(Page images and extracted text)

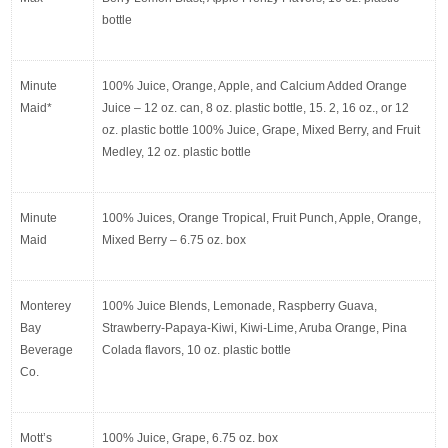
bottle
Minute 
100% Juice, Orange, Apple, and Calcium Added Orange 
Maid*
Juice – 12 oz. can, 8 oz. plastic bottle, 15. 2, 16 oz., or 12 
oz. plastic bottle 100% Juice, Grape, Mixed Berry, and Fruit 
Medley, 12 oz. plastic bottle
Minute 
100% Juices, Orange Tropical, Fruit Punch, Apple, Orange, 
Maid
Mixed Berry – 6.75 oz. box
Monterey 
100% Juice Blends, Lemonade, Raspberry Guava, 
Bay 
Strawberry-Papaya-Kiwi, Kiwi-Lime, Aruba Orange, Pina 
Beverage 
Colada flavors, 10 oz. plastic bottle
Co.
Mott’s
100% Juice, Grape, 6.75 oz. box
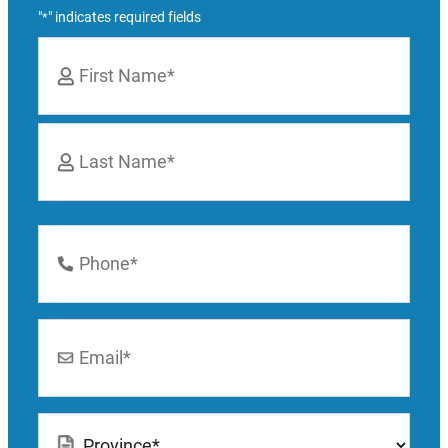
"
" indicates required fields
*
Name
*
First
Last
Phone
Number
*
Email
*
Location
*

- **WHAT YOU NEED TO DO**:
Before copying, set the pictures aside; then reproduce each entry above exactly.

- **ANSWER TO THIS TASK**:
bottle
Minute 
100% Juice, Orange, Apple, and Calcium Added Orange 
Maid*
Juice – 12 oz. can, 8 oz. plastic bottle, 15. 2, 16 oz., or 12 
oz. plastic bottle 100% Juice, Grape, Mixed Berry, and Fruit 
Medley, 12 oz. plastic bottle
Minute 
100% Juices, Orange Tropical, Fruit Punch, Apple, Orange, 
Maid
Mixed Berry – 6.75 oz. box
Monterey 
100% Juice Blends, Lemonade, Raspberry Guava, 
Bay 
Strawberry-Papaya-Kiwi, Kiwi-Lime, Aruba Orange, Pina 
Beverage 
Colada flavors, 10 oz. plastic bottle
Co.
Mott’s
100% Juice, Grape, 6.75 oz. box
"
" indicates required fields
*
Name
*
First
Last
Phone
Number
*
Email
*
Location
*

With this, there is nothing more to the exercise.